Il Palazzo delle Paure di Lecco, dal 13 luglio al 24 novembre, ospiterà “MILANO ANNI ‘60 Da Lucio Fontana a Piero Manzoni” una mostra dedicata ai maestri dell’arte milanese degli anni ’60. La rassegna, curata da Simona Bartolena e prodotta da ViDi Cultural in collaborazione con il Comune di Lecco e il Sistema Museale Urbano Lecchese, chiude il ciclo espositivo di “Percorsi nel Novecento“. Questo programma, ideato dalla Direzione del Sistema Museale Urbano Lecchese e realizzato da ViDi Cultural, analizza la scena culturale italiana del XX secolo, offrendo uno sguardo approfondito sulla vivacità artistica di Milano.

La mostra presenta sessanta opere di artisti come Lucio Fontana, Piero Manzoni, Enrico Baj, Bruno Munari, Arturo Vermi, Ugo La Pietra, Gianni Colombo, Grazia Varisco e altri, studiando i linguaggi artistici e le ricerche nate a Milano negli anni ’60.

Il percorso espositivo si apre con Lucio Fontana, fondatore dello Spazialismo e figura centrale di questa stagione artistica. Milano, in quegli anni, vede anche la nascita del Movimento nucleare, creato da Enrico Baj e Sergio Dangelo. La rivista Azimuth, fondata nel 1959 da Enrico Castellani e Piero Manzoni, rappresenta un momento cruciale per l’arte milanese, favorendo il superamento della pittura tradizionale e l’apertura a nuovi linguaggi.

La mostra documenta anche le sperimentazioni del Gruppo T, formato da Gianni Colombo, Davide Boriani e Grazia Varisco, la cui ricerca si concentra sul rapporto tra il tempo e lo spazio e sull’idea di movimento nell’opera d’arte.

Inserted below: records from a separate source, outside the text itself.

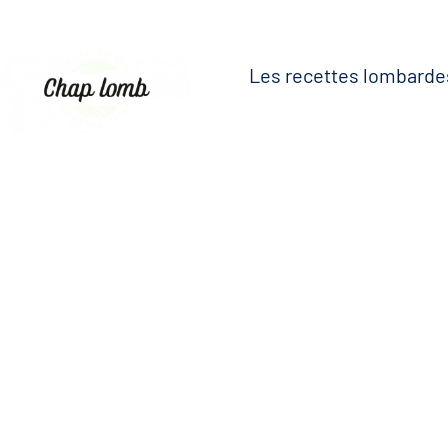
Les recettes lombarde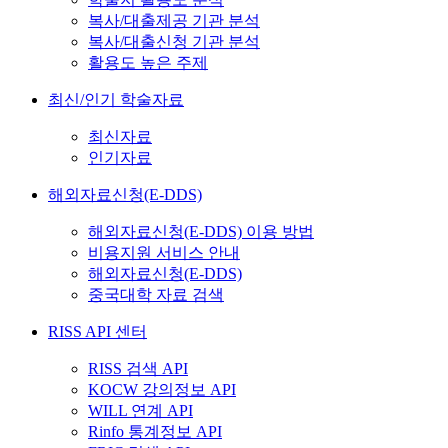
복사/대출제공 기관 분석
복사/대출신청 기관 분석
활용도 높은 주제
최신/인기 학술자료
최신자료
인기자료
해외자료신청(E-DDS)
해외자료신청(E-DDS) 이용 방법
비용지원 서비스 안내
해외자료신청(E-DDS)
중국대학 자료 검색
RISS API 센터
RISS 검색 API
KOCW 강의정보 API
WILL 연계 API
Rinfo 통계정보 API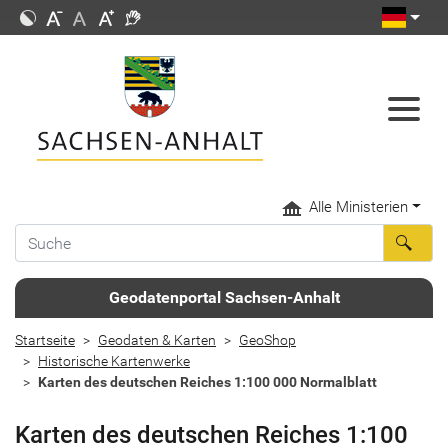
Alle Ministerien
Geodatenportal Sachsen-Anhalt
Startseite
Geodaten & Karten
GeoShop
Historische Kartenwerke
Karten des deutschen Reiches 1:100 000 Normalblatt
Karten des deutschen Reiches 1:100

Bruno Munari, con le sue Macchine inutili e i suoi Negativo-positivo, ha introdotto importanti riflessioni sul dinamismo e sulla percezione.

Tra i gruppi artistici dell’epoca, il Gruppo del Cenobio, fondato nel 1962, propone una riflessione sulla pittura attribuendole un valore espressivo-scritturale. Agostino Ferrari, Ugo La Pietra, Ettore Sordini, Angelo Verga e Arturo Vermi sono tra i protagonisti di questo sodalizio che si oppone alla pittura tradizionale ma ne preserva alcuni aspetti fondamentali.

La mostra dedica inoltre uno spazio alle Botteghe di Sesto, a Sesto San Giovanni, che ospitavano numerosi studi d’artista e rappresentavano importanti luoghi di sperimentazione.